Quote by Sirene_Jaune
It doesn't even have to be sex. There is emotional/mental cheating. My ex husband became very close friends with a single mother who was our cleaner. While I was at work for staff meetings, he was spending his free time with her and her kids. I could tell by his body language, tone of voice and face that he had deep feelings for her.
Only reason I knew about this was when our relationship was strained. He talked about her kids and her often. I left and a few weeks later we met and he explained he wanted a divorce and he was moving on. I put it together and I had not seen him been so infatuated with anyone or anything before. Not even with me. Then he admitted he slept with her. Though when I confronted he claimed he was drunk but then confessed he wanted her even when he was sober.

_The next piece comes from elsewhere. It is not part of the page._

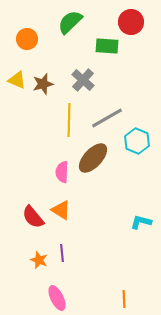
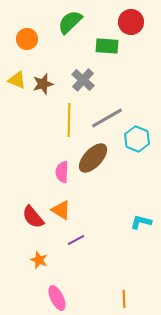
cyan hexagon: moved 2 px up
purple line: moved 14 px right, 13 px up; rotated 66 degrees clockwise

It is painful process. I had a STD test and thankfully I came back clean but still the emotional turmoil is unjust.
Shit, that really sucks.
Cheating is cheating whenever a partner does anything with anyone else beyond what the other partner has agreed to. My wide has sent nudes and cybered with other men, but it's understood that that's OK. To be honest, I wouldn't mind if she slept with someone else, but being that it understood that that's outside of the rules of our relationship, it would be cheating if she did. Those limits depend on the particular relationship.
Quote by kistinspencil
The moment when it stops being a fantasy.
Facts.
I know myself and know if my husband was chatting w/ someone in a deep, emotional manner, that would affect me over sexually cheating. I wouldn't put up w/ either. Sometimes sex is sex, a human dildo/flesh light but emotionally cheating where you wanna talk to that other person more, sneak away to text or send nudes, that's the worst.
When you exchange personal numbers/emails, that crossed the line, only if both of you have sexualized each other.
Well aware that a true friendship can bloom online, it happened here thrice for me and we chat/cam but I see them as friends as we are friends--even though it took me a few yrs to acknowledge them as said title.
End the relationship if you aren't getting what you want and have your fun w/ out having to ask for forgiveness or aren't remorseful.
Getting online attention dries up quickly and you come off as a human backpack lol like you need that "life support"
Keep it fun, just don't get caught up in wanting it to be real, cause it won't, unless both aren't attached.
I think most people here hit the nail on the head but let me clarify. Looking is not cheating. Your spouse or significant other doesn't suddenly become blind just because they are now with you. Remember, they saw attractive people every day before they met you and they chose you over them. Take pride in that instead of letting jealousy rear its ugly head in your relationship.
Now that being said, if your partner acts on this attraction behind your back, then yes this is absolutely cheating. If your needs are not currently being met in your relationship, that should be discussed with your partner before looking elsewhere. During this discussion, you may find more things out about your partner that you didn't know before that will either make your relationship flourish or destroy it, but this conversation needs to happen. If you know for a fact that you no longer have feelings for your partner, do the respectful thing and break up with them before moving on to someone else. Yes it will hurt and the conversation is not easy, but it is not fair to anyone involved to string them along.